Aujourd’hui l’aventure humaine peut fort bien sombrer dans le chaos qui se profile, et les échéances se rapprochent dangereusement.
Aurons-nous la volonté de nous défaire de cet « esprit du capitalisme » fondé essentiellement sur l’exploitation des rapports de force, sur une sauvagerie qui nous vient du fond des âges et qui va jusqu’à faire monter en nous la honte d’appartenir à l’espèce humaine ?
Aurons-nous la volonté de secouer cette servilité, cette servitude souvent volontaire qui selon Etienne de La Boëtie nous rend « receleurs du larron qui nous pille, complices du pouvoir qui nous tue, et traîtres à nous-mêmes » [6] ?
Aurons-nous, comme nos ancêtres, l’audace d’initier une nouvelle renaissance qui, faisant le lien entre les enseignements du passé et les connaissances d’aujourd’hui, permettrait de mettre fin aux désordres les plus intolérables qui nous affligent : confusion éthique, misère du plus grand nombre, destruction de la biosphère… ?
Un minimum de lucidité nous oblige pourtant à rappeler que tout accouchement est un arrachement impliquant un saut dans l’inconnu, une part de souffrance et même de violence qu’il nous faudra assumer de notre mieux par un indispensable approfondissement de notre sens moral.
L’écrivain Aldoux Huxley estimait que la révolution la plus radicale, la plus cruciale pour l’avenir, serait interne à l’être humain, et il est vrai que les acteurs de la transformation sociale ont trop souvent négligé sa dimension personnelle. À cet égard nous pourrions peut-être nous tourner avec profit vers ces philosophies d’origine orientale qui reposent sur la maîtrise de soi, un grand respect pour le vivant, une sobriété volontaire, et un certain détachement au monde qui n’est pas incompatible avec un sentiment d’appartenance à l’univers dans sa globalité.

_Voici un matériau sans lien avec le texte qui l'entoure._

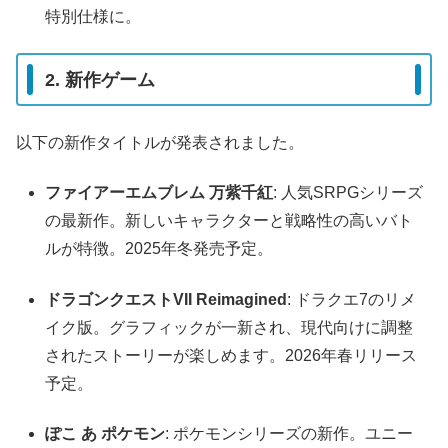
特別仕様に。
2. 新作ゲーム
以下の新作タイトルが発表されました。
ファイアーエムブレム 万紫千紅
: 人気SRPGシリーズ
の最新作。新しいキャラクターと戦略性の高いバト
ルが特徴。2025年冬発売予定。
ドラゴンクエストVII Reimagined
: ドラクエ7のリメ
イク版。グラフィックが一新され、現代向けに調整
されたストーリーが楽しめます。2026年春リリース
予定。
ぽこ あ ポケモン
: ポケモンシリーズの新作。ユニー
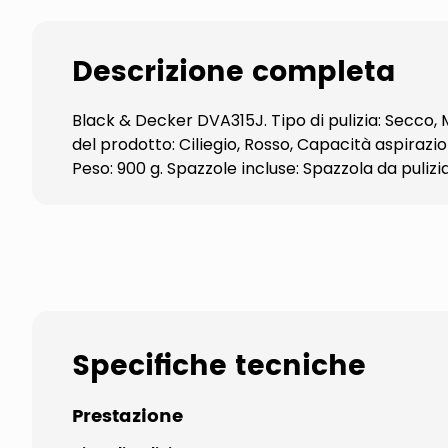
Descrizione completa
Black & Decker DVA315J. Tipo di pulizia: Secco,
del prodotto: Ciliegio, Rosso, Capacità aspirazion
Peso: 900 g. Spazzole incluse: Spazzola da pulizi
Specifiche tecniche
Prestazione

Par la science et la technique nous avons acquis un pouvoir, mais ce pouvoir implique inexorablement notre responsabilité vis à vis du présent comme du futur [7].
Rien n’est écrit d’avance, l’avenir demeure ouvert, tout dépend de nous…
[1] Albert Camus L’homme révolté
[2] Arno J. Mayer : La “solution finale” dans l’histoire, Ed. La Découverte.
[3] Spinoza : Ethique III, proposition 6.
[4] Frédéric Lordon : La politique du capital, Ed. Odile Jacob.
[5] Revue du MAUSS : De la reconnaissance, N°23 p. 302. Ed. La Découverte.
[6] Etienne de La Boëtie : De la servitude volontaire.
[7] Lire sur ce thème l’incontournable ouvrage du philosophe allemand Hans Jonas Le principe de responsabilité.